WIST-FM
- Thomasville, North Carolina; United States;
- Broadcast area: Piedmont Triad
- Frequency: 98.3 MHz
- Branding: La Raza 98.3

Programming
- Format: Regional Mexican

Ownership
- Owner: Norsan Broadcasting; (WBLO/WIST-FM Operating, LLC);
- Sister stations: WBLO

History
- First air date: 1949
- Former call signs: WTNC-FM (1949–1981); WEYE (1981–1984); WTHP (1984–1993); WFAZ (1993–1997); WIST-FM (1997–2004); WIST (2004–2005);

Technical information
- Licensing authority: FCC
- Facility ID: 27123
- Class: A
- ERP: 1,700 watts
- HAAT: 128 meters (420 ft)
- Transmitter coordinates: 35°57′41.5″N 80°2′12.1″W﻿ / ﻿35.961528°N 80.036694°W

Links
- Public license information: Public file; LMS;
- Webcast: Listen live
- Website: larazalaraza.com/triad/

= WIST-FM =

WIST-FM (98.3 MHz) is a Regional Mexican outlet serving the Piedmont Triad region of North Carolina. The Norsan Broadcasting station is licensed to Thomasville, North Carolina. The studios and transmitter are co-located in High Point, North Carolina.

==History==
The station was first licensed on June 30, 1949, as WTNC-FM in Thomasville, North Carolina. During its history, its call signs have included WEYE. At one point, the station played country music during the day and urban contemporary music at night. During the 1980s, 98.3, with the call sign WTHP, was one of the first oldies stations in the area.

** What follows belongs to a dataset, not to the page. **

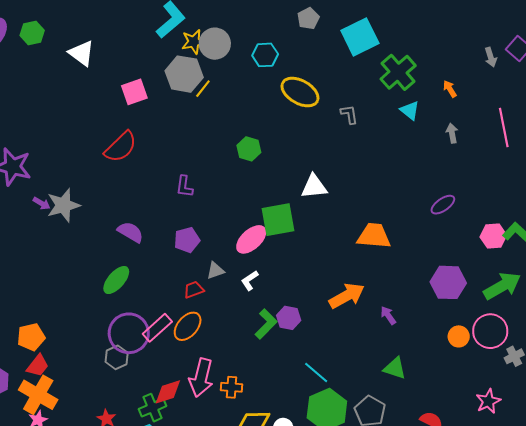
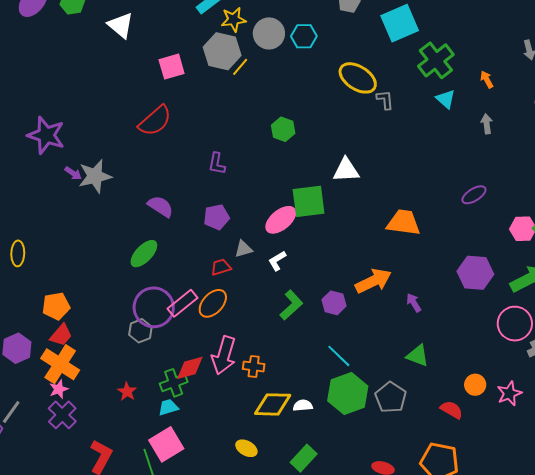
gray circle: (215, 44) -> (269, 33), moved
yellow ellipse: (300, 92) -> (358, 78), moved
purple hexagon: (289, 318) -> (334, 303), moved
orange circle: (459, 336) -> (475, 385), moved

Buddy Poole, one of several partners who bought the station along with WTNC in 1984, was general manager from 1984 until 2002, when he bought WSAT in Salisbury.

On May 5, 1989, the station lost its tower when severe storms struck the area.

In the mid-1990s, under the calls WFAZ, 98.3 played contemporary Christian music. After the station's sale to GHB Broadcasting, a switch was made in 1997 to adult standards, mostly from the Satellite Music Networks format Stardust. The call letters WIST-FM were chosen at this time.

During most of 2004, the former WTNC was WIST, airing most of the FM station's programming. In 2005, WIST AM became sports talk station WBLO "790 The Ball". WAAA (now WTOB) in Winston-Salem began airing WIST-FM's programming at that time, but that station was not able to broadcast at full power and later changed to sports talk.

WIST-FM changed to classic country as "Country Legends 98.3" in October 2005.

On June 4, 2010, Norberto Sanchez of Norsan Multimedia said that his company would lease WIST-FM and WBLO, with an option to buy. WIST-FM would have a Spanish language format, including broadcasts of Carolina Panthers football, serving the Triad area. The change on the FM station took place at 6 P.M. June 30, after George Jones' "Who's Gonna Fill Their Shoes" played.